COLUMBUS, OH — JANUARY 21: Sarah Steenblock of Cincinnati joins supporters of Planned Parenthood Advocates of Ohio (PPAO) to assemble abortion care baskets before a rally outside the Ohio Statehouse to mark what would have been the 50th anniversary of Roe v. Wade. January 21, 2023, at the PPAO administrative offices downtown, in Columbus, Ohio. (Photo by Graham Stokes for Ohio Capital Journal. Republish photo only with original story.)
When the U.S. Supreme Court overturned Roe v Wade last June, it allowed states to ban abortion altogether without regard to the consequences for women’s health in its decision in Dobbs v Jackson Women’s Health. The states that have come closest to outright bans already had big problems with maternal and infant health, a new report says.
The report, by the Gender Equity Policy Institute, said that in 2021 maternal death rates in the 16 states it classified as having post-Dobbs abortion bans were 2.4 times higher than in the 22 states that it classified as being “supportive” of abortion rights.
It classified Ohio’s law — which bans the vast majority of abortions after about six weeks of pregnancy — as being one of those in 16 states that were “restrictive” of abortion rights.

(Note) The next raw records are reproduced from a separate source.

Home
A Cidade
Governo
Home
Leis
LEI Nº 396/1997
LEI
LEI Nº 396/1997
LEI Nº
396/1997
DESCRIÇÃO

Maternal mortality — deaths during and shortly after pregnancy — was 1.7 times more likely in those states than in states with supportive abortion policies.
And for Black and Native American women, the situation is dramatically worse. They had 69 and 117 maternal deaths per 100,000 live births, respectively, in 2021. That compares to 33 deaths per 100,000 live births in the nation as a whole.

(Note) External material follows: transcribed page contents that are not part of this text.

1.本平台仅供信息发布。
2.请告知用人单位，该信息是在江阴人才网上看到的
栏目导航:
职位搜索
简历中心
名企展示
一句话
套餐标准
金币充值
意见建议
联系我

Ohio’s law is currently on hold by the courts pending litigation, meaning that abortion is currently still legal in Ohio through 21 weeks of gestation.
The Gender Equity Policy Institute used data from the Census Bureau and the Centers for Disease Control and Prevention to do its analysis. The findings were stark.
“For those who live in one of the 22 states which support reproductive freedom, the trends are largely positive,” it said. “The health and wellbeing of women and babies in these states outpaces that of those living in states which ban or restrict abortion care. This is true across nearly all indicators.”
In states that banned or restricted abortion post-Dobbs, pregnancy-related outcomes were far worse
“The situation is dramatically different, and more precarious, for the 59% of women and girls who live in the 29 states which ban or restrict abortion care and other reproductive health care,” the report said. “On nearly every measure, people in banned and restrictive states have worse outcomes than their counterparts in supportive states. Moreover, these states are less likely to enact policies, like paid parental leave, which have been shown to improve outcomes for new parents and babies.”
The analysis found that:
- 6 in 10 women live in states that ban abortion or sharply limit it.
- 7 in 10 Black women live in states that ban or restrict abortion.
- 1 in 4 teens live in states that banned abortion after Dobbs.
- Babies born in banned states were 30% more likely to die in their first month of life.
- Twice as many single mothers were uninsured in banned states than in supportive states.
- The teen birth rate was twice as high in banned states.
- Maternal mortality nearly doubled between 2018 and 2021.
- Black women were almost three times as likely to die in pregnancy, childbirth, or right after giving birth as white women.
- Black babies were more than two times as likely to die in their first month of life as white babies.
The connection between maternal and infant health and states that passed abortion bans or tight restrictions doesn’t seem to be straightforward. But many of those same states appear to be among those that place the least emphasis on women’s and children’s health.
For example, half of the states classified in the report as having abortion bans refused to expand Medicaid eligibility under the Affordable Care Act. That leaves millions of low-income women without coverage for birth control or access to care if they become pregnant.
In Ohio, strict abortion restrictions took effect almost immediately after the Supreme Court handed down the Dobbs ruling last summer. And almost right away, health care professionals reported health threats to women and girls as a result of the law, Senate Bill 23.
They include women with cancer who couldn’t get abortions in order to start chemotherapy and others whose pregnancies caused vomiting so severe that a 16-year-old lost 20 pounds and a mother of four couldn’t get off of the clinic floor, providers said in sworn affidavits. Other women’s fetuses had abnormalities so severe that their pregnancies couldn’t be successful. But under the Ohio law, they have to carry them to term anyway — even though that’s 14 times more likely to kill them than having an abortion.
As a general matter, the majority in the Dobbs decision and supporters of the Ohio law, have avoided discussing the health implications of severely restricting access to abortions.